Я спросил собутыльника, видит ли он какую-нибудь перспективу смягчения практики преследований за клевету По его мнению, шансов нет. Закон об оскорблении власти был разработан для укрепления общественного доверия к государственным институтам — ив хорошие времена, и в плохие. Большинство (сингапурские граждане, иностранные бизнесмены, правительства зарубежных стран) серьезно заинтересовано в сохранении статус–кво. Как еще Сингапуру удалось бы жить хорошо так долго? Для меня, человека, потратившего годы на то, чтобы устраивать неприятности политикам, это неприятная мысль.
Еще сильнее пугает меня мысль о том, что огромному количеству людей по всему миру, вне зависимости от того, в какой политической культуре они живут, тоже нравится мозговая заморозка. Сингапур — это, возможно, колыбель Соглашения, и здесь оно представлено в наиболее очевидной форме. Однако не может ли быть так, что мы все в гораздо большей степени сингапурцы, чем себе представляем?
Глава 2
Китай: осторожный игрок
Если голосование в неправильных руках, на выборах побеждают неправильные люди, которые в дальнейшем манипулируют электоратом.
Что может быть приятней, чем ясным утром сидеть у воды с чашечкой эспрессо, прислушиваясь к звучанию церковных колоколов? Мое безмятежное настроение можно было бы объяснить тем, что я находился в Портофино. Однако это не был итальянский порт, часто посещаемый людьми богатыми и знаменитыми. Этот Портофино был поселком, выстроенным вокруг озера в Шэньчжэне, городе на юге Китая, представляющем собой монумент свободному рынку. Точнее, я был в «заграничном китайском городе» (Overseas Chinese Town). Озеро, на которое я смотрел, было рукотворным, а башня с часами, под которой я сидел, — новоделом, но какое это имело значение? «У вас — американская мечта, у нас — шэньчжэньская», — сказала мне хозяйка.

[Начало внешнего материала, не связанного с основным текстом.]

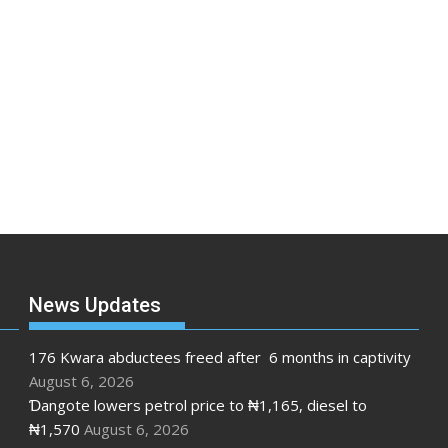
News Updates
176 Kwara abductees freed after 6 months in captivity
August 6, 2026
Ɗangote lowers petrol price to ₦1,165, diesel to
₦1,570
August 6, 2026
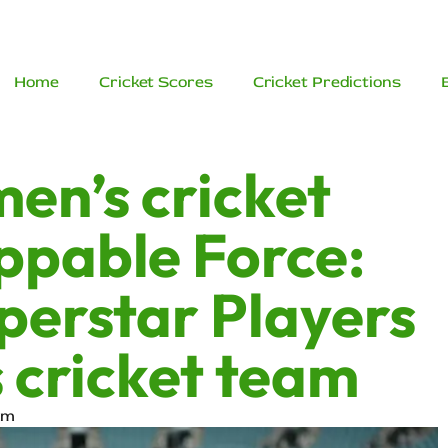
Home
Cricket Scores
Cricket Predictions
men’s cricket
ppable Force:
perstar Players
s cricket team
am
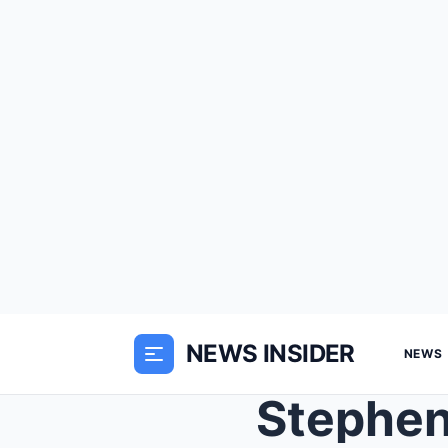
NEWS INSIDER
NEWS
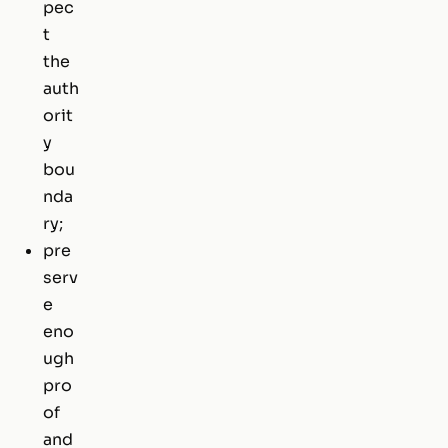
pec
t
the
auth
orit
y
bou
nda
ry;
pre
serv
e
eno
ugh
pro
of
and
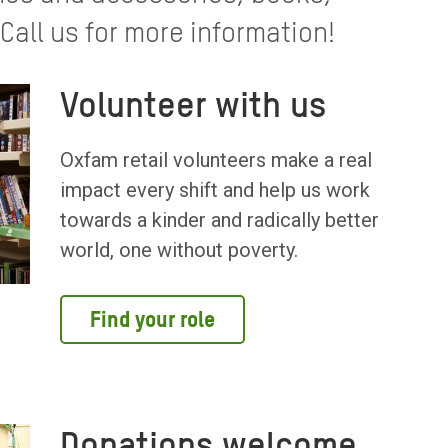
all us for more information!
Volunteer with us
Oxfam retail volunteers make a real
impact every shift and help us work
towards a kinder and radically better
world, one without poverty.
Find your role
Donations welcome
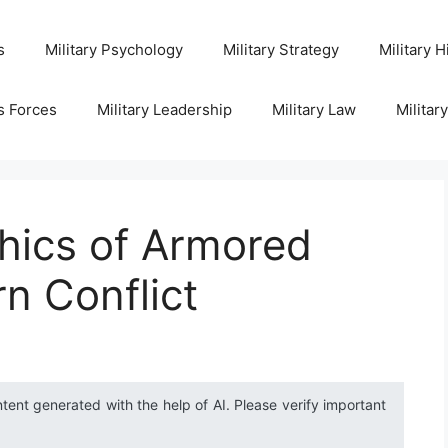
s
Military Psychology
Military Strategy
Military H
s Forces
Military Leadership
Military Law
Militar
hics of Armored
n Conflict
ntent generated with the help of AI. Please verify important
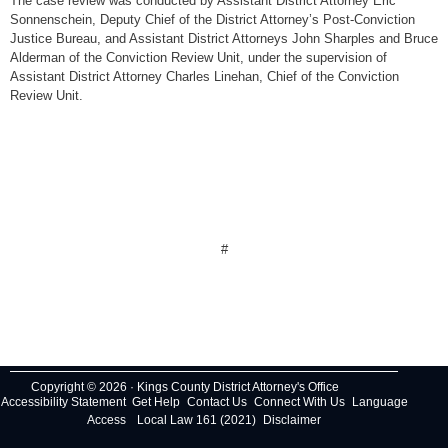
The case review was conducted by Assistant District Attorney Eric
Sonnenschein, Deputy Chief of the District Attorney’s Post-Conviction
Justice Bureau, and Assistant District Attorneys John Sharples and Bruce
Alderman of the Conviction Review Unit, under the supervision of
Assistant District Attorney Charles Linehan, Chief of the Conviction
Review Unit.
#
Copyright © 2026 · Kings County District Attorney's Office
Accessibility Statement
Get Help
Contact Us
Connect With Us
Language
Access
Local Law 161 (2021)
Disclaimer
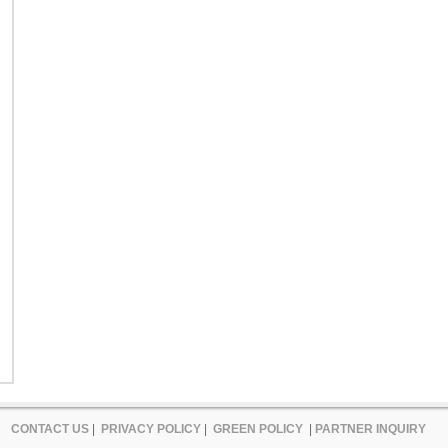
CONTACT US
|
PRIVACY POLICY
|
GREEN POLICY
|
PARTNER INQUIRY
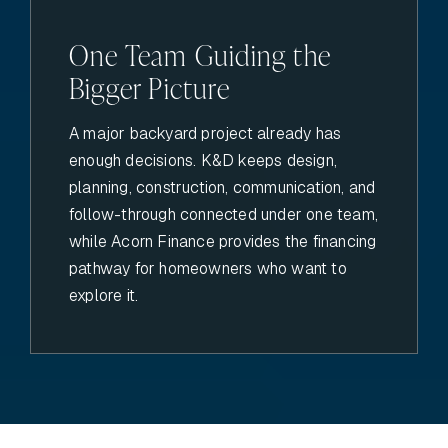
One Team Guiding the
Bigger Picture
A major backyard project already has
enough decisions. K&D keeps design,
planning, construction, communication, and
follow-through connected under one team,
while Acorn Finance provides the financing
pathway for homeowners who want to
explore it.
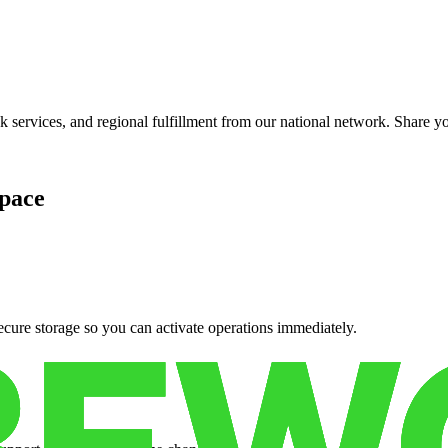
services, and regional fulfillment from our national network. Share you
pace
cure storage so you can activate operations immediately.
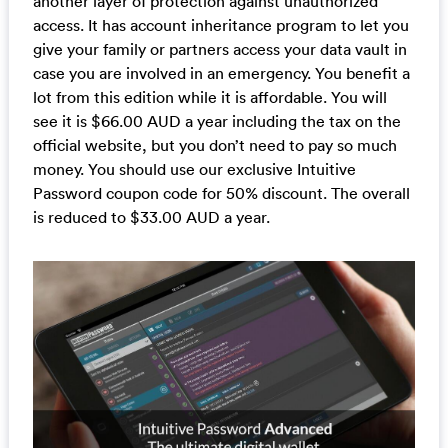
another layer of protection against unauthorized
access. It has account inheritance program to let you
give your family or partners access your data vault in
case you are involved in an emergency. You benefit a
lot from this edition while it is affordable. You will
see it is $66.00 AUD a year including the tax on the
official website, but you don’t need to pay so much
money. You should use our exclusive Intuitive
Password coupon code for 50% discount. The overall
is reduced to $33.00 AUD a year.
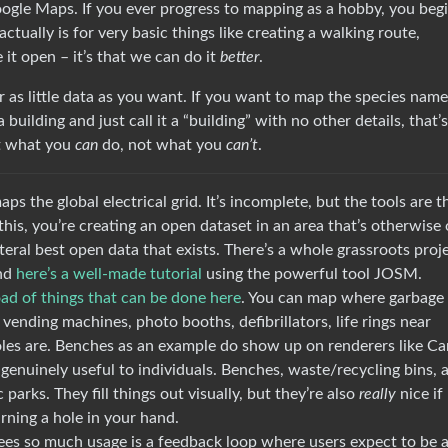
ogle Maps. If you ever progress to mapping as a hobby, you begi
ually is for very basic things like creating a walking route,
e it open – it’s that we can do it
better
.
 as little data as you want. If you want to map the species name
 building and just call it a “building” with no other details, that’s
ut what you
can
do, not what you
can’t
.
s the global electrical grid. It’s incomplete, but the tools are t
this, you’re creating an open dataset in an area that’s otherwise
eral best open data that exists. There’s a whole grassroots proj
nd
here’s a well-made tutorial
using the powerful tool JOSM.
oad of things that can be done here
. You can map where garbage 
 vending machines, photo booths, defibrillators, life rings near
les are. Benches as an example do show up on renderers like Ca
enuinely useful to individuals. Benches, waste/recycling bins, 
 parks. They fill things out visually, but they’re also
really
nice if
rning a hole in your hand.
es so much usage is a feedback loop where users expect to be 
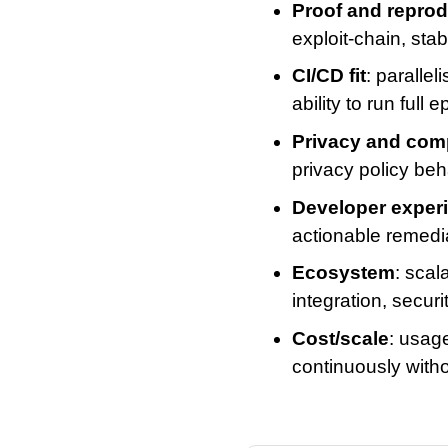
Proof and reprodu
exploit-chain, sta
CI/CD fit
: paralle
ability to run ful
Privacy and com
privacy policy beh
Developer exper
actionable remedia
Ecosystem
: scal
integration, securi
Cost/scale
: usage
continuously witho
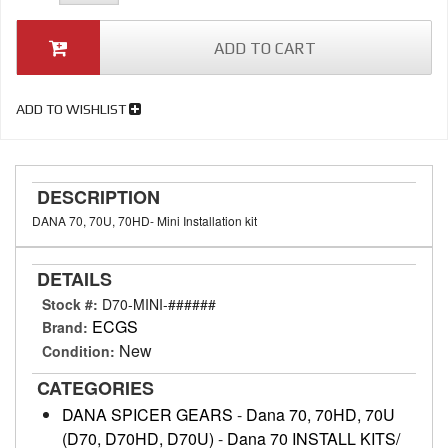
ADD TO CART
ADD TO WISHLIST
DESCRIPTION
DANA 70, 70U, 70HD- Mini Installation kit
DETAILS
Stock #:
D70-MINI-######
ECGS
Brand:
New
Condition:
CATEGORIES
DANA SPICER GEARS
-
Dana 70, 70HD, 70U
(D70, D70HD, D70U)
-
Dana 70 INSTALL KITS/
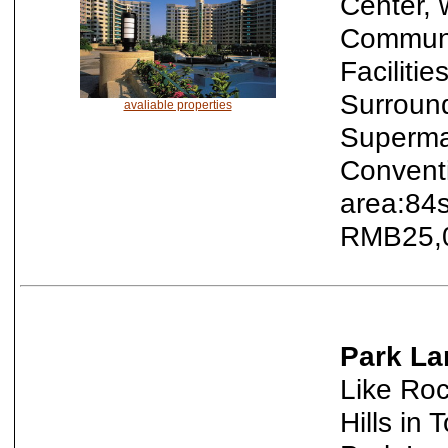
Center, 
Communi
Faciliti
Surroun
avaliable properties
Supermar
Convent
area:84s
RMB25,0
Park La
Like Roc
Hills in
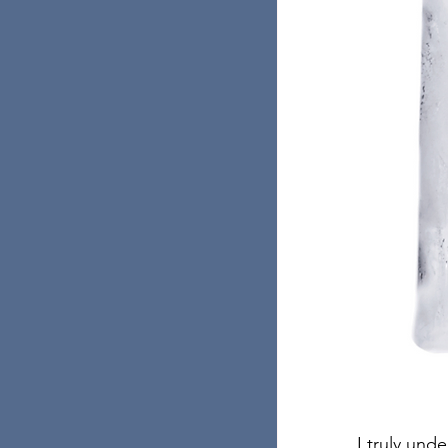
I truly und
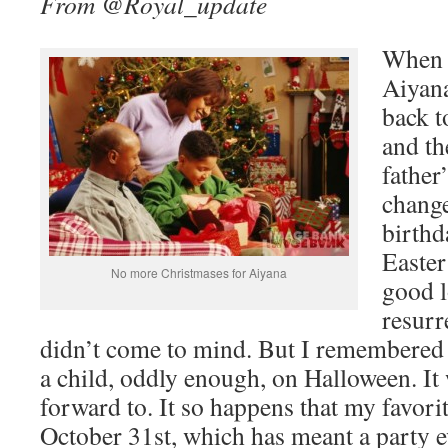
From @Royal_update
When I
Aiyana
back t
and th
father
change
birthd
Easter
No more Christmases for Aiyana
good l
resurr
didn’t come to mind. But I remembered 
a child, oddly enough, on Halloween. It
forward to. It so happens that my favorit
October 31st, which has meant a party e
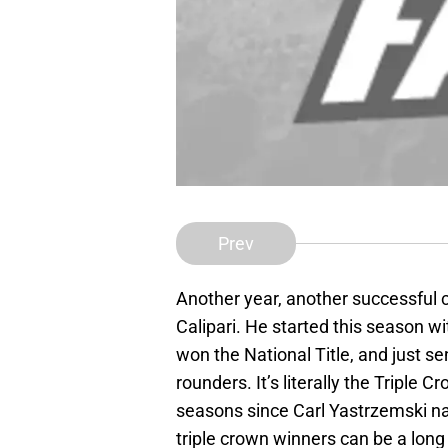
Prev
Another year, another successful 
Calipari. He started this season wit
won the National Title, and just sen
rounders. It’s literally the Triple 
seasons since Carl Yastrzemski na
triple crown winners can be a lon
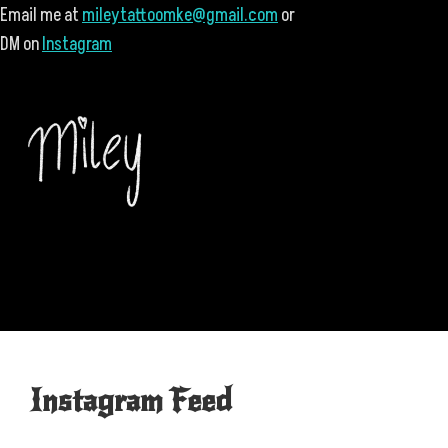
Email me at
mileytattoomke@gmail.com
or
DM on
Instagram
Instagram Feed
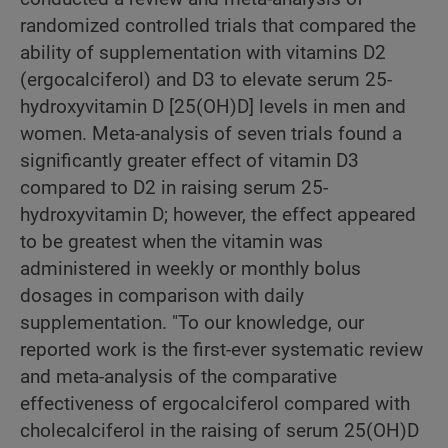
randomized controlled trials that compared the
ability of supplementation with vitamins D2
(ergocalciferol) and D3 to elevate serum 25-
hydroxyvitamin D [25(OH)D] levels in men and
women. Meta-analysis of seven trials found a
significantly greater effect of vitamin D3
compared to D2 in raising serum 25-
hydroxyvitamin D; however, the effect appeared
to be greatest when the vitamin was
administered in weekly or monthly bolus
dosages in comparison with daily
supplementation. "To our knowledge, our
reported work is the first-ever systematic review
and meta-analysis of the comparative
effectiveness of ergocalciferol compared with
cholecalciferol in the raising of serum 25(OH)D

Ланьцыэль Цуй работает региональным менеджером в крупной израильской судоходной фирме. В отличие от многих китайцев, она уже повидала мир. Она делится своими впечатлениями от Фарерских островов и городка Гримсби на севере Англии («Почему школьники болтаются вокруг торгово–развлекательных центров в дневное время? И почему все такие бледные?») Родители Ланьцыэль — типичный для современного Китая пример истории успеха. Оба — выходцы из крестьянских семей. Отец стал деканом университета, мать работала военным врачом. Никто из них бы сейчас не узнал страну. Ланьцыэль — деловая женщина западного образца на пятом десятке, мать–одиночка, прилагающая массу усилий для соблюдения баланса между работой и жизнью. Она регулярно летает на деловые встречи в Пекин и Шанхай, знает расписания авиакомпаний наизусть, чтобы успевать на последний рейс домой всякий раз, когда это возможно. Как и все в Шэньчжэне, она — «иммигрант». Когда Гонконгом, находящимся через залив, еще управляли англичане, здесь была сонная рыбацкая деревушка. Теперь население выросло до ошеломительных 13 миллионов. В течение более чем двух десятилетий экономика росла в среднем на 28% в год. В начале 90–х годов китайские специалисты по экономическому планированию считали, что главным экономическим центрам страны — Шанхаю, Шэньчжэню и другим городам — понадобится 5о лет, чтобы догнать Сингапур. Это уже произошло. Что касается Гонконга, то сейчас обсуждаются планы объединения этого «медвежьего угла», когда-то считавшегося глобальным финансовым узлом, с процветающим Шэньчжэнем.
Поэтому Шэньчжэнь оказался для меня подходящим местом, чтобы посмотреть на китайский вариант Пакта. Это была первая свободная экономическая зона, испытательный стенд для экономических реформ Дэн Сяопина, лаборатория для экспериментов по усвоению капитализма постмаоистским Китаем. Именно поездка в Юго–Восточную Азию убедила Дэна в конце 70–х годов в необходимости безотлагательных реформ. Его потрясло, насколько современными оказались Бангкок, Куала–Лумпур и Сингапур. После возвращения в Китай он заявил, что Сингапур «отличается хорошим социальным устройством и хорошо управляется. Нам следует заимствовать их опыт и научиться справляться с решением задач лучше них».
С того момента, как Дэн дал старт «политике открытых дверей» и программе «четырех модернизаций» (сельского хозяйства, промышленности, науки и техники, а также военного дела), Китай пытался найти способ увязать открытые рынки с закрытой политикой. Последняя из крупных диктатур марксистско–ленинского толка сохранилась, только приняв капитализм.